According to new research led by Dr. Nathan Jud of William Jewell College, angiosperm (also called broad-leaf, hardwood or deciduous) trees approaching 6.5 feet (2 m) in diameter were part of the forest canopies across southern North America by the Turonian stage of the Late Cretaceous epoch, approximately 92 million years ago — nearly 15 million years earlier than previously thought.
Dr. Jud and colleagues found a whealth of plant and terrestrial vertebrate fossils — including a large petrified log of angiosperm tree — in deposits of the Mancos Shale Formation in Utah, the United States.
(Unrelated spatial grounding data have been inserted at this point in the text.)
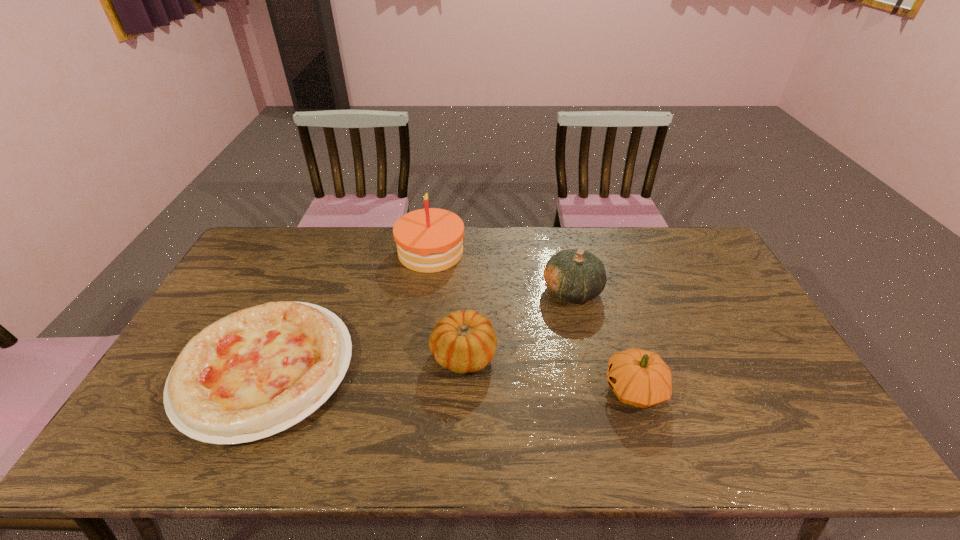 This screenshot has width=960, height=540. I want to click on the tallest object, so click(x=429, y=240).

Where is `the farthest gourd`? The image size is (960, 540). the farthest gourd is located at coordinates (574, 275).

Where is `the leftmost gourd`? This screenshot has height=540, width=960. the leftmost gourd is located at coordinates (464, 341).

I want to click on pizza, so [254, 373].

Image resolution: width=960 pixels, height=540 pixels. In order to click on the leftmost object in this screenshot , I will do `click(254, 373)`.

Identify the location of free location located on the right of the tallest object. (501, 252).

Image resolution: width=960 pixels, height=540 pixels. Identify the location of vacant space located on the left of the farthest gourd. (480, 291).

You are a GUI agent. You are given a task and a screenshot of the screen. Output one action in this format:
    pyautogui.click(x=<x>, y=<y>)
    Task: Click on the blank space located 0.140m on the front of the leftmost gourd
    Image resolution: width=960 pixels, height=540 pixels.
    Given the screenshot: What is the action you would take?
    pyautogui.click(x=461, y=431)

Where is `blank area located on the right of the pizza`? blank area located on the right of the pizza is located at coordinates (x=393, y=369).

Where is `object that is at the far edge`? Image resolution: width=960 pixels, height=540 pixels. object that is at the far edge is located at coordinates (429, 240). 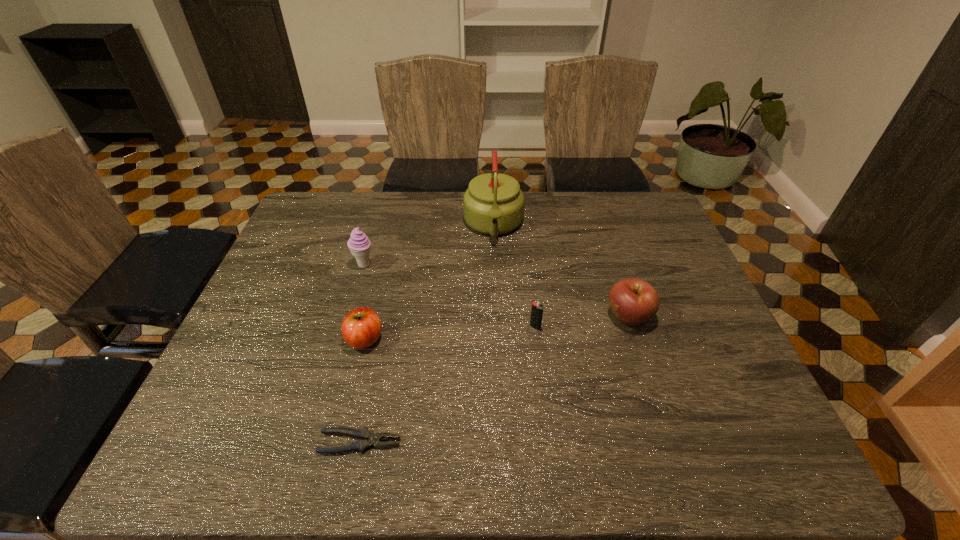 Image resolution: width=960 pixels, height=540 pixels. I want to click on vacant area located on the left of the second tallest object, so click(299, 265).

The height and width of the screenshot is (540, 960). In order to click on free space located on the side of the right apple with the unique marking in this screenshot , I will do `click(469, 317)`.

I want to click on vacant space located 0.380m on the side of the right apple with the unique marking, so click(458, 317).

This screenshot has height=540, width=960. In order to click on free space located on the side of the right apple with the unique marking in this screenshot , I will do `click(578, 317)`.

Image resolution: width=960 pixels, height=540 pixels. In order to click on free spot located 0.150m on the back of the left apple in this screenshot , I will do `click(378, 284)`.

Locate an element on the screen. vacant space positioned 0.280m on the front of the igniter is located at coordinates (548, 436).

Identify the location of free region located 0.270m at the gripping part of the nearest object. (534, 442).

Identify the location of object located at the far edge. (493, 204).

What are the coordinates of `object that is at the near edge` in the screenshot? It's located at [368, 439].

Where is `object located at the right edge`? This screenshot has height=540, width=960. object located at the right edge is located at coordinates (633, 301). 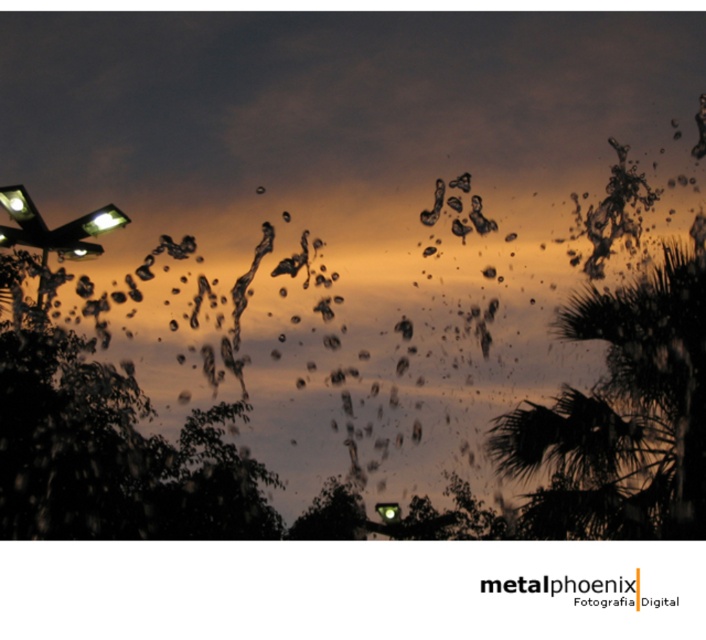 Question: Is translucent glass bird at upper center thinner than metallic shiny bird at center?

Choices:
 (A) yes
 (B) no

Answer: (B)

Question: Does translucent glass bird at upper center appear under green glass traffic light at center?

Choices:
 (A) no
 (B) yes

Answer: (A)

Question: Which object appears closest to the camera in this image?

Choices:
 (A) metallic shiny bird at center
 (B) green glass traffic light at center
 (C) translucent glass bird at upper center

Answer: (A)

Question: Is green leafy palm tree at center closer to the viewer compared to translucent glass bird at upper center?

Choices:
 (A) yes
 (B) no

Answer: (A)

Question: Which object is positioned closest to the green leafy palm tree at center?

Choices:
 (A) translucent glass bird at upper center
 (B) metallic shiny bird at center
 (C) green glass traffic light at center

Answer: (B)

Question: Which point appears farthest from the camera in this image?

Choices:
 (A) (496, 225)
 (B) (436, 202)
 (C) (388, 522)

Answer: (C) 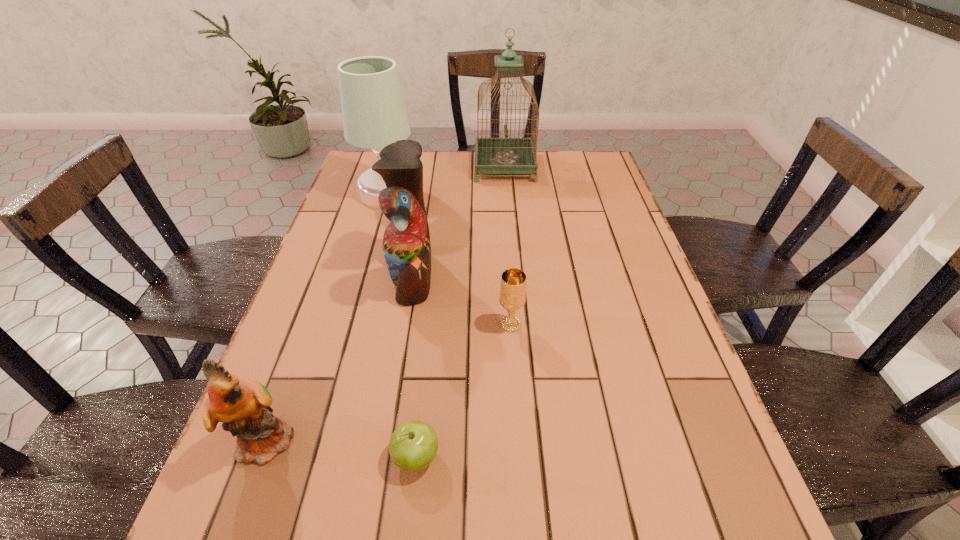 Locate an element on the screen. This screenshot has height=540, width=960. free space between the shorter parrot and the third farthest object is located at coordinates (341, 357).

Identify the location of empty location between the chalice and the lampshade. The height and width of the screenshot is (540, 960). (449, 258).

You are a GUI agent. You are given a task and a screenshot of the screen. Output one action in this format:
    pyautogui.click(x=<x>, y=<y>)
    Task: Click on the free point between the farther parrot and the birdcage
    The image size is (960, 540).
    Given the screenshot: What is the action you would take?
    pyautogui.click(x=459, y=221)

Find the location of `free spot between the lampshade and the shorter parrot`. free spot between the lampshade and the shorter parrot is located at coordinates (328, 316).

Locate an element on the screen. free spot between the lampshade and the apple is located at coordinates (402, 325).

Where is `object that is the nearest to the chalice`? Image resolution: width=960 pixels, height=540 pixels. object that is the nearest to the chalice is located at coordinates (406, 243).

At what (x,y) coordinates should I click in order to perform the action: click on the third closest object to the third farthest object. Please return your answer as a coordinate pair (x, y). This screenshot has width=960, height=540. Looking at the image, I should click on (243, 406).

The height and width of the screenshot is (540, 960). I want to click on free space that satisfies the following two spatial constraints: 1. at the face of the fourth nearest object; 2. on the left side of the shortest object, so click(383, 457). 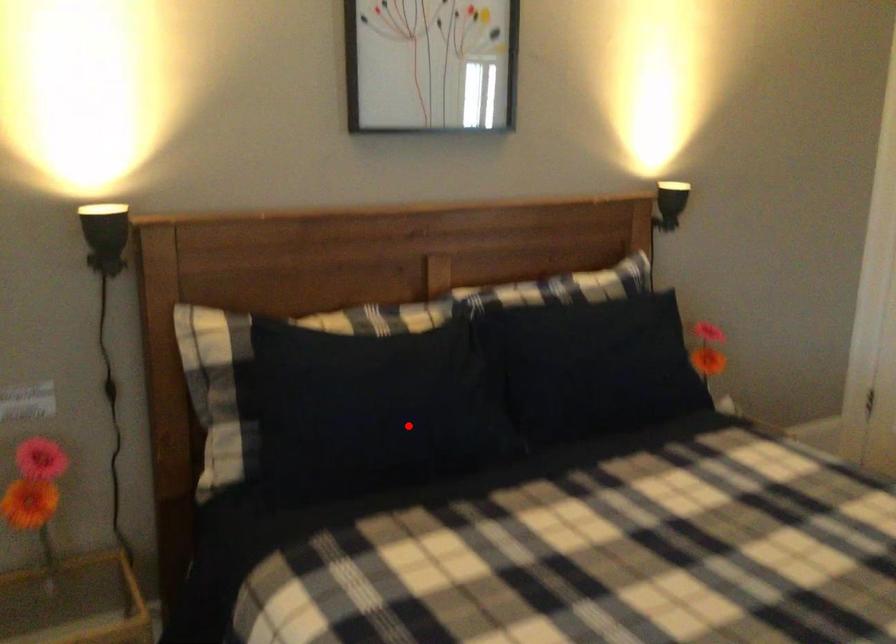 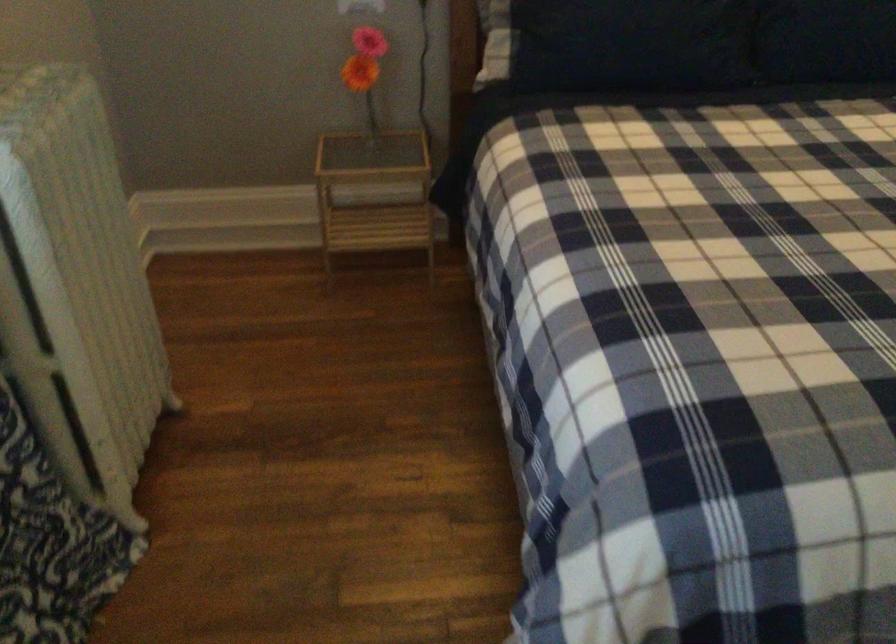 In the second image, find the point that corresponds to the highlighted location in the first image.

(631, 44) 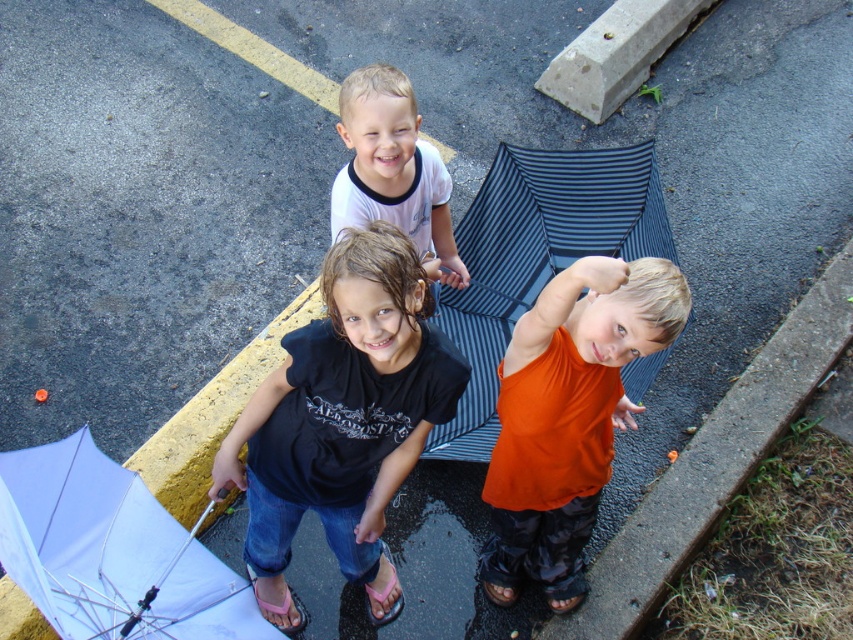 You are a photographer trying to capture a group photo of the black matte shirt at center and the pink fabric sandal at lower center. If you want to ensure both subjects are fully visible in the frame, which subject should you prioritize positioning closer to the camera?

The black matte shirt at center should be positioned closer to the camera since it is wider than the pink fabric sandal at lower center, ensuring both can fit within the frame. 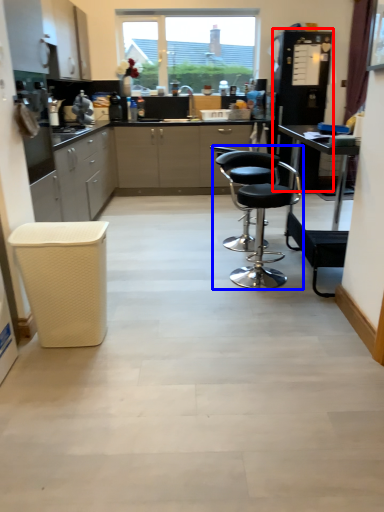 Question: Which point is closer to the camera, appliance (highlighted by a red box) or chair (highlighted by a blue box)?

Choices:
 (A) appliance
 (B) chair

Answer: (B) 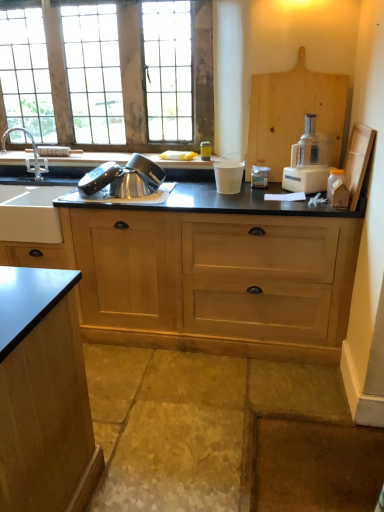 Question: Is wooden window at upper left positioned before silver metallic faucet at left?

Choices:
 (A) yes
 (B) no

Answer: (B)

Question: Is wooden window at upper left looking in the opposite direction of silver metallic faucet at left?

Choices:
 (A) no
 (B) yes

Answer: (A)

Question: Can you confirm if wooden window at upper left is shorter than silver metallic faucet at left?

Choices:
 (A) yes
 (B) no

Answer: (B)

Question: Would you say wooden window at upper left contains silver metallic faucet at left?

Choices:
 (A) yes
 (B) no

Answer: (B)

Question: Is wooden window at upper left wider than silver metallic faucet at left?

Choices:
 (A) yes
 (B) no

Answer: (B)

Question: From the image's perspective, is wooden window at upper left beneath silver metallic faucet at left?

Choices:
 (A) yes
 (B) no

Answer: (B)

Question: Can you confirm if silver metallic faucet at left is positioned to the right of metallic silver colander at sink?

Choices:
 (A) no
 (B) yes

Answer: (A)

Question: Is silver metallic faucet at left far away from metallic silver colander at sink?

Choices:
 (A) no
 (B) yes

Answer: (B)

Question: From a real-world perspective, is silver metallic faucet at left under metallic silver colander at sink?

Choices:
 (A) no
 (B) yes

Answer: (A)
The fossils date to the Turonian, a severely underrepresented interval in the terrestrial fossil record of North America.
“A large silicified log, 36 feet (11 m) in preserved length with a maximum diameter estimate of 5.9 feet (1.8 m), is assigned to the genus Paraphyllanthoxylon,” the paleontologists said.
“It is the largest known pre-Campanian angiosperm and the earliest documented occurrence of an angiosperm tree more than 3.3 feet (1 m) in diameter.”

Map of Turonian localities in western North America with angiosperm woods over 3.9 inches (10 cm) in diameter and stacked area curve showing the contribution of this discovery (indicated by star) to the global record of Cretaceous angiosperm woods. Ages are midpoint estimates. The gray area indicates the maximum observed angiosperm diameter through the Cretaceous. Dashed box indicates Turonian occurrences shown in the map above. Inset shows the new angiosperm log in the field. During much of the Late Cretaceous, the Western Interior Seaway divided North America into Appalachia in the east and Laramidia in the west. Image credit: Jud et al, doi: 10.1126/sciadv.aar8568.
Aside from the petrified log, they also found fossilized foliage from ferns, conifers and angiosperms, which confirm that there was forest or woodland vegetation 90 million years ago in the area, covering a large delta extending into the sea.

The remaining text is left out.